## INSTRUCTIONS TO FOLLOW
Your answer should be the records, copied exactly, with the pictures removed.

## INFORMATION PROVIDED
((
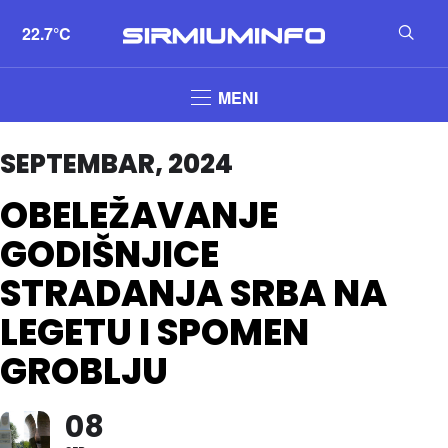
22.7°C
MENI
SEPTEMBAR, 2024
OBELEŽAVANJE
GODIŠNJICE
STRADANJA SRBA NA
LEGETU I SPOMEN
GROBLJU
08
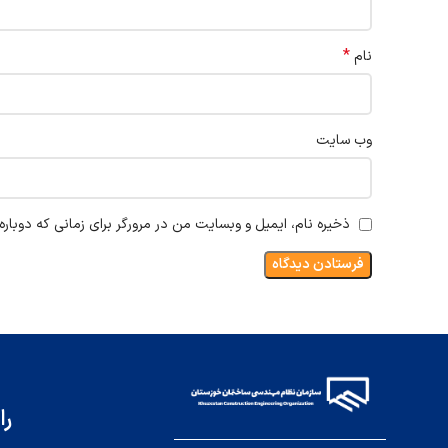
*
نام
وب‌ سایت
ذخیره نام، ایمیل و وبسایت من در مرورگر برای زمانی که دوبار
را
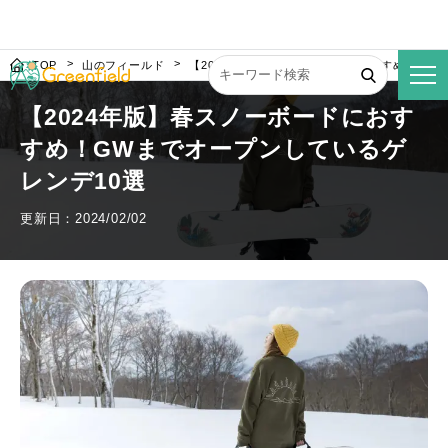
TOP
山のフィールド
【2024年版】春スノーボードにおすすめ！GW
【2024年版】春スノーボードにおす
すめ！GWまでオープンしているゲ
レンデ10選
更新日：2024/02/02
))
## ANSWER AREA
22.7°C
MENI
SEPTEMBAR, 2024
OBELEŽAVANJE
GODIŠNJICE
STRADANJA SRBA NA
LEGETU I SPOMEN
GROBLJU
08
*
نام
وب‌ سایت
ذخیره نام، ایمیل و وبسایت من در مرورگر برای زمانی که دوبار
را
TOP
山のフィールド
【2024年版】春スノーボードにおすすめ！GW
【2024年版】春スノーボードにおす
すめ！GWまでオープンしているゲ
レンデ10選
更新日：2024/02/02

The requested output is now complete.